:: EXERCISE DATA ::
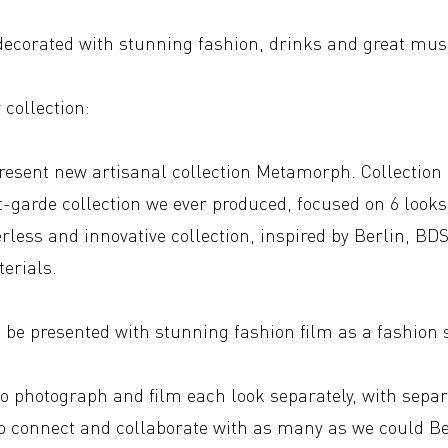
 decorated with stunning fashion, drinks and great mus
collection:
present new artisanal collection Metamorph. Collection 
t-garde collection we ever produced, focused on 6 look
erless and innovative collection, inspired by Berlin, B
erials.
l be presented with stunning fashion film as a fashion
to photograph and film each look separately, with separ
o connect and collaborate with as many as we could Ber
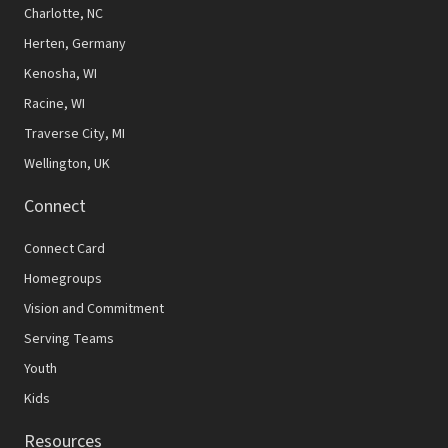
N
Charlotte, NC
Herten, Germany
a
Kenosha, WI
v
Racine, WI
i
Traverse City, MI
g
Wellington, UK
a
Connect
t
Connect Card
i
Homegroups
o
Vision and Commitment
n
Serving Teams
Youth
Kids
Resources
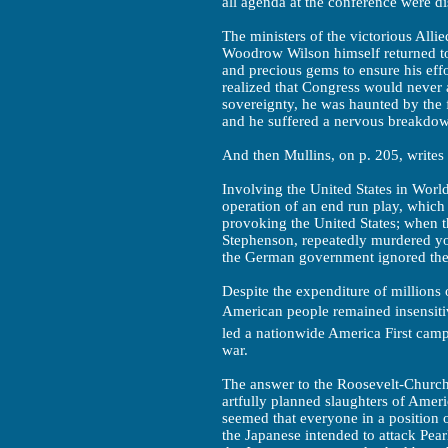
all agenda at the conference were d
The ministers of the victorious Alli
Woodrow Wilson himself returned to 
and precious gems to ensure his eff
realized that Congress would never
sovereignty, he was haunted by the f
and he suffered a nervous breakdow
And then Mullins, on p. 205, writes
Involving the United States in Worl
operation of an end run play, which
provoking the United States; when the
Stephenson, repeatedly murdered yo
the German government ignored the 
Despite the expenditure of millions 
American people remained insensitive
led a nationwide America First camp
war.
The answer to the Roosevelt-Church
artfully planned slaughters of Americ
seemed that everyone in a position
the Japanese intended to attack Pea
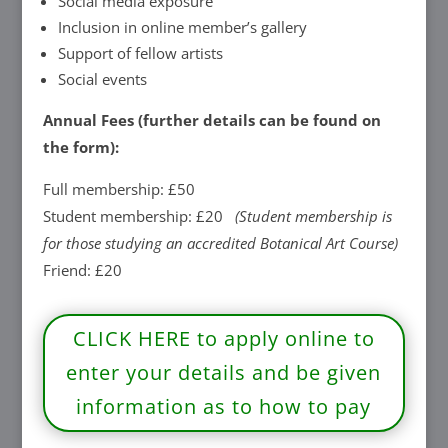
Social media exposure
Inclusion in online member’s gallery
Support of fellow artists
Social events
Annual Fees (further details can be found on
the form):
Full membership: £50
Student membership: £20
(Student membership is
for those studying an accredited Botanical Art Course)
Friend: £20
CLICK HERE to apply online to
enter your details and be given
information as to how to pay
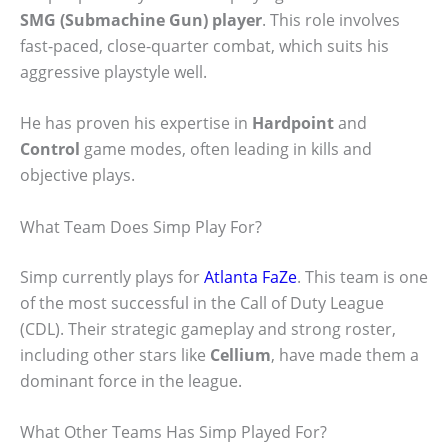
SMG (Submachine Gun) player
. This role involves
fast-paced, close-quarter combat, which suits his
aggressive playstyle well.
He has proven his expertise in
Hardpoint
and
Control
game modes, often leading in kills and
objective plays.
What Team Does Simp Play For?
Simp currently plays for
Atlanta FaZe
. This team is one
of the most successful in the Call of Duty League
(CDL). Their strategic gameplay and strong roster,
including other stars like
Cellium
, have made them a
dominant force in the league.
What Other Teams Has Simp Played For?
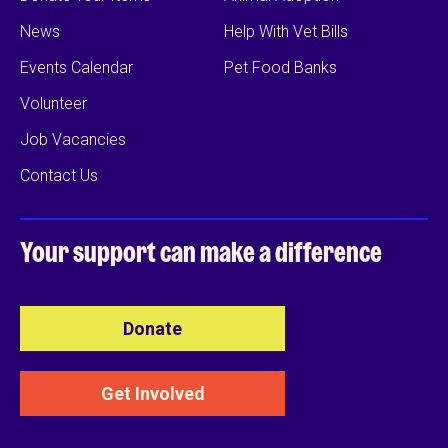
News
Help With Vet Bills
Events Calendar
Pet Food Banks
Volunteer
Job Vacancies
Contact Us
Your support can
make a difference
Donate
Get Involved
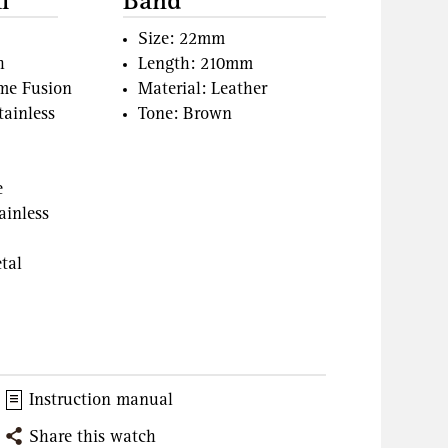
l
Band
Size: 22mm
h
Length: 210mm
ame Fusion
Material: Leather
tainless
Tone: Brown
e
ainless
tal
Instruction manual
Share this watch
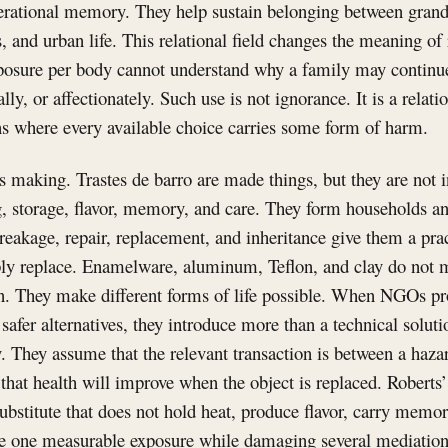
rational memory. They help sustain belonging between grandp
ns, and urban life. This relational field changes the meaning of
posure per body cannot understand why a family may continue 
lly, or affectionately. Such use is not ignorance. It is a relati
ns where every available choice carries some form of harm.
s making. Trastes de barro are made things, but they are not i
g, storage, flavor, memory, and care. They form households a
reakage, repair, replacement, and inheritance give them a prac
ly replace. Enamelware, aluminum, Teflon, and clay do not me
. They make different forms of life possible. When NGOs pr
safer alternatives, they introduce more than a technical solut
 They assume that the relevant transaction is between a haza
that health will improve when the object is replaced. Robert
ubstitute that does not hold heat, produce flavor, carry memory
e one measurable exposure while damaging several mediation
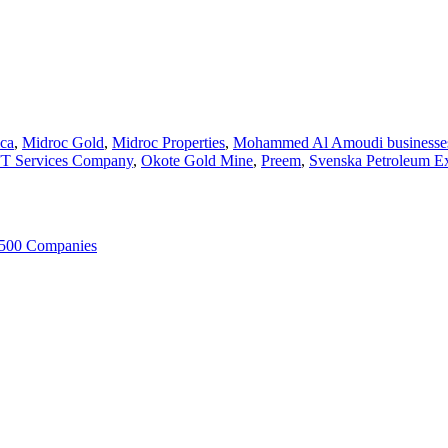
ca
,
Midroc Gold
,
Midroc Properties
,
Mohammed Al Amoudi businesse
 Services Company
,
Okote Gold Mine
,
Preem
,
Svenska Petroleum Ex
 500 Companies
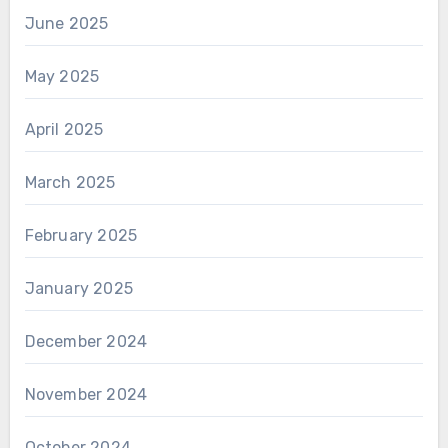
June 2025
May 2025
April 2025
March 2025
February 2025
January 2025
December 2024
November 2024
October 2024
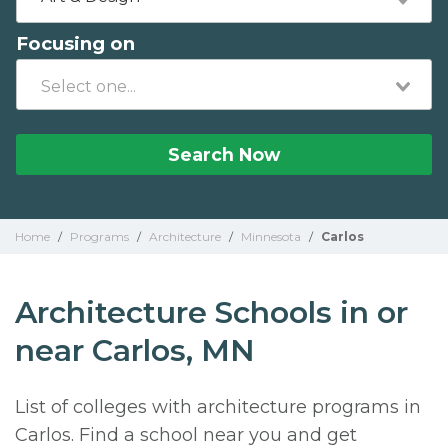
Focusing on
Search Now
Home
/
Programs
/
Architecture
/
Minnesota
/
Carlos
Architecture Schools in or
near Carlos, MN
List of colleges with architecture programs in
Carlos. Find a school near you and get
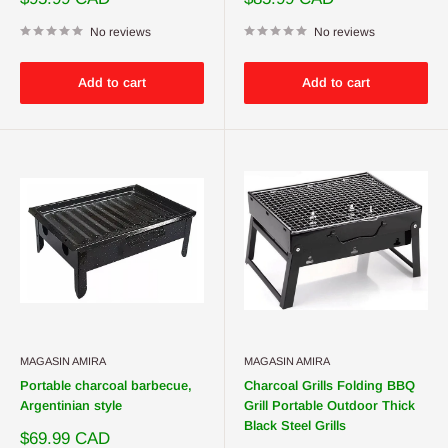
price
price
No reviews
No reviews
Add to cart
Add to cart
MAGASIN AMIRA
MAGASIN AMIRA
Portable charcoal barbecue,
Charcoal Grills Folding BBQ
Argentinian style
Grill Portable Outdoor Thick
Black Steel Grills
Sale
$69.99 CAD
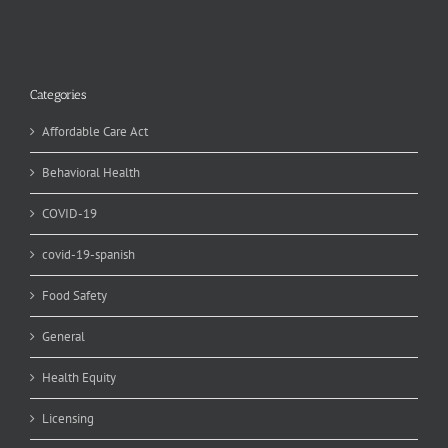
Categories
Affordable Care Act
Behavioral Health
COVID-19
covid-19-spanish
Food Safety
General
Health Equity
Licensing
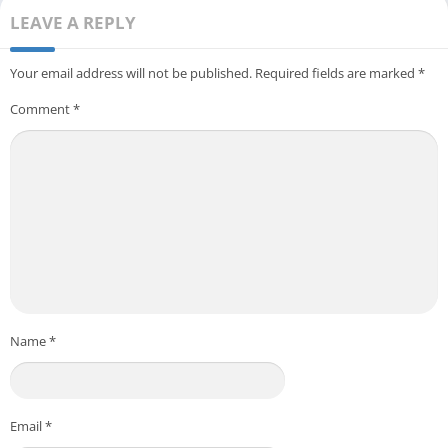
LEAVE A REPLY
Your email address will not be published.
Required fields are marked
*
Comment
*
Name
*
Email
*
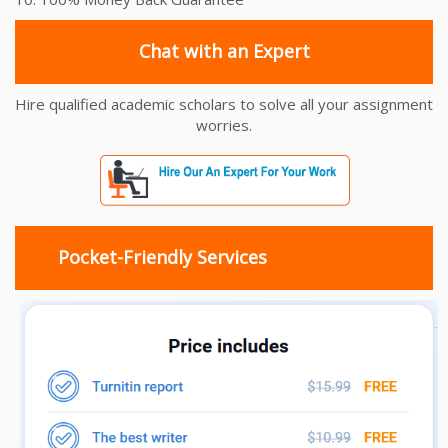
Chat with an Expert
Hire qualified academic scholars to solve all your assignment
worries.
Pocket-Friendly Services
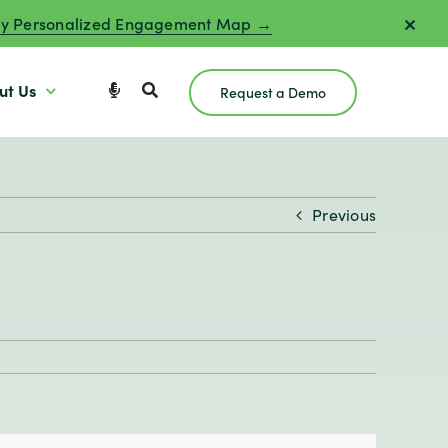
y Personalized Engagement Map →
ut Us
Request a Demo
Previous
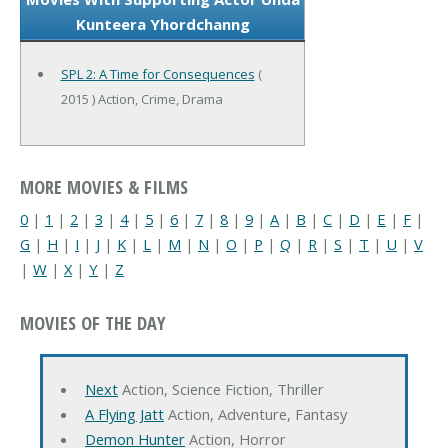
Kunteera Yhordchanng
SPL 2: A Time for Consequences
(
2015 ) Action, Crime, Drama
MORE MOVIES & FILMS
0
|
1
|
2
|
3
|
4
|
5
|
6
|
7
|
8
|
9
|
A
|
B
|
C
|
D
|
E
|
F
|
G
|
H
|
I
|
J
|
K
|
L
|
M
|
N
|
O
|
P
|
Q
|
R
|
S
|
T
|
U
|
V
|
W
|
X
|
Y
|
Z
MOVIES OF THE DAY
Next
Action, Science Fiction, Thriller
A Flying Jatt
Action, Adventure, Fantasy
Demon Hunter
Action, Horror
:::
## WHAT IS EXPECTED
Go through the entries and retype them exactly, except for the images.

## SOLUTION TO THE PROBLEM
 decorated with stunning fashion, drinks and great mus
collection:
present new artisanal collection Metamorph. Collection 
t-garde collection we ever produced, focused on 6 look
erless and innovative collection, inspired by Berlin, B
erials.
l be presented with stunning fashion film as a fashion
to photograph and film each look separately, with separ
o connect and collaborate with as many as we could Ber
N
Charlotte, NC
Herten, Germany
a
Kenosha, WI
v
Racine, WI
i
Traverse City, MI
g
Wellington, UK
a
Connect
t
Connect Card
i
Homegroups
o
Vision and Commitment
n
Serving Teams
Youth
Kids
Resources
all agenda at the conference were d
The ministers of the victorious Alli
Woodrow Wilson himself returned to 
and precious gems to ensure his eff
realized that Congress would never
sovereignty, he was haunted by the f
and he suffered a nervous breakdow
And then Mullins, on p. 205, writes
Involving the United States in Worl
operation of an end run play, which
provoking the United States; when the
Stephenson, repeatedly murdered yo
the German government ignored the 
Despite the expenditure of millions 
American people remained insensitive
led a nationwide America First camp
war.
The answer to the Roosevelt-Church
artfully planned slaughters of Americ
seemed that everyone in a position
the Japanese intended to attack Pea
Social media exposure
Inclusion in online member’s gallery
Support of fellow artists
Social events
Annual Fees (further details can be found on
the form):
Full membership: £50
Student membership: £20
(Student membership is
for those studying an accredited Botanical Art Course)
Friend: £20
CLICK HERE to apply online to
enter your details and be given
information as to how to pay
SMG (Submachine Gun) player
. This role involves
fast-paced, close-quarter combat, which suits his
aggressive playstyle well.
He has proven his expertise in
Hardpoint
and
Control
game modes, often leading in kills and
objective plays.
What Team Does Simp Play For?
Simp currently plays for
Atlanta FaZe
. This team is one
of the most successful in the Call of Duty League
(CDL). Their strategic gameplay and strong roster,
including other stars like
Cellium
, have made them a
dominant force in the league.
What Other Teams Has Simp Played For?
News
Help With Vet Bills
Events Calendar
Pet Food Banks
Volunteer
Job Vacancies
Contact Us
Your support can
make a difference
Donate
Get Involved
l
Band
Size: 22mm
h
Length: 210mm
ame Fusion
Material: Leather
tainless
Tone: Brown
e
ainless
tal
Instruction manual
Share this watch
rational memory. They help sustain belonging between grandp
ns, and urban life. This relational field changes the meaning of
posure per body cannot understand why a family may continue 
lly, or affectionately. Such use is not ignorance. It is a relati
ns where every available choice carries some form of harm.
s making. Trastes de barro are made things, but they are not i
g, storage, flavor, memory, and care. They form households a
reakage, repair, replacement, and inheritance give them a prac
ly replace. Enamelware, aluminum, Teflon, and clay do not me
. They make different forms of life possible. When NGOs pr
safer alternatives, they introduce more than a technical solut
 They assume that the relevant transaction is between a haza
that health will improve when the object is replaced. Robert
ubstitute that does not hold heat, produce flavor, carry memory
e one measurable exposure while damaging several mediation
ca
,
Midroc Gold
,
Midroc Properties
,
Mohammed Al Amoudi businesse
 Services Company
,
Okote Gold Mine
,
Preem
,
Svenska Petroleum Ex
 500 Companies
June 2025
May 2025
April 2025
March 2025
February 2025
January 2025
December 2024
November 2024
October 2024
Focusing on
Search Now
Home
/
Programs
/
Architecture
/
Minnesota
/
Carlos
Architecture Schools in or
near Carlos, MN
List of colleges with architecture programs in
Carlos. Find a school near you and get
price
price
No reviews
No reviews
Add to cart
Add to cart
MAGASIN AMIRA
MAGASIN AMIRA
Portable charcoal barbecue,
Charcoal Grills Folding BBQ
Argentinian style
Grill Portable Outdoor Thick
Black Steel Grills
Sale
$69.99 CAD
Categories
Affordable Care Act
Behavioral Health
COVID-19
covid-19-spanish
Food Safety
General
Health Equity
Licensing
LEAVE A REPLY
Your email address will not be published.
Required fields are marked
*
Comment
*
Name
*
Email
*
Chat with an Expert
Hire qualified academic scholars to solve all your assignment
worries.
Pocket-Friendly Services
y Personalized Engagement Map →
ut Us
Request a Demo
Previous
Kunteera Yhordchanng
SPL 2: A Time for Consequences
(
2015 ) Action, Crime, Drama
MORE MOVIES & FILMS
0
|
1
|
2
|
3
|
4
|
5
|
6
|
7
|
8
|
9
|
A
|
B
|
C
|
D
|
E
|
F
|
G
|
H
|
I
|
J
|
K
|
L
|
M
|
N
|
O
|
P
|
Q
|
R
|
S
|
T
|
U
|
V
|
W
|
X
|
Y
|
Z
MOVIES OF THE DAY
Next
Action, Science Fiction, Thriller
A Flying Jatt
Action, Adventure, Fantasy
Demon Hunter
Action, Horror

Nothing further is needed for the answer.